RET Review; roadblock or opportunity?

22 Apr, 2014

Sometimes I wish I had decided to sell solar systems instead of research and advice.

From the outside, it often seem’s like you guys are all making the big money and I’m just fiddling round the edges, but then I look at the volatility and complexity that you face and think I made the right decision.

The RET review is a classic example.  Politically motivated. Completely unwarranted.  Driven by vested interests. An outcome (almost) predetermined by the panel and terms of reference, and so on.

I wan’t going to make a submission in this initial phase which calls for feedback on the modelling assumptions because I’m busy and it seemed like an exercise in futility, but I couldn’t help myself.

The success of the RET in achieving its intended objectives is obvious to anyone who looks at what it has achieved, in my view. Tens of billions of dollars investments in energy infrastructure, thousands of direct jobs and tens of thousands of indirect employment have resulted and no matter how you skin the cat, almost 4GW of PV does reduce  emissions, which was the point of the thing. Its elegant and it works.

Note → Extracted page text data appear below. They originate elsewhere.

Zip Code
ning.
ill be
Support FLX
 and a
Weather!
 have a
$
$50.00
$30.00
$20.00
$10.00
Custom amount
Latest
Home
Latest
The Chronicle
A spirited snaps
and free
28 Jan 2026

As I was writing my submission one thing became very clear to me; you can either take a glass is half full or half empty view on the process. Call me naive, but I think there is hidden, massive opportunity which become the thrust of my submission.

In simple terms, the review should, if it’s doing its job right, take the opportunity to look at what new circumstances exist to evaluate the costs and benefits of the RET in its current an/or revised form. In other words, the review panel needs to open its’s eyes and look at not only what it has achieved, but also what it could achieve if the latest data and examples were taken into account. To fail to do so would not only be a travesty but would recognize the opportunity that the review presents, for every single Australian.

The rationale behind the review is that “market conditions have changed” and I couldn’t agree more.

One example is around the issue of how the value of PV is calculated. Looking at it simplistically, we can calculate what the LCOE is and compare it the LCOE of conventional energy. However, this completely overlooks the wider benefits which provide value to the community. But we don’t have to re-invent the wheel because models exist which we could be using here to calculate a true value.

Another example is the issue of whether PV needs support. One the one hand we are condemned for being an expensive form of generation and on the other, we are condemned because we are so cheap we are undermining the very survival of existing electricity assets. The reality is that PV cost rises and falls dramatically and how competitive we are varies by geography; and both change over time. What is needed is a measured, dynamic mechanism that offers consistent and reasonable support and both recognises and extracts maximum value for the community.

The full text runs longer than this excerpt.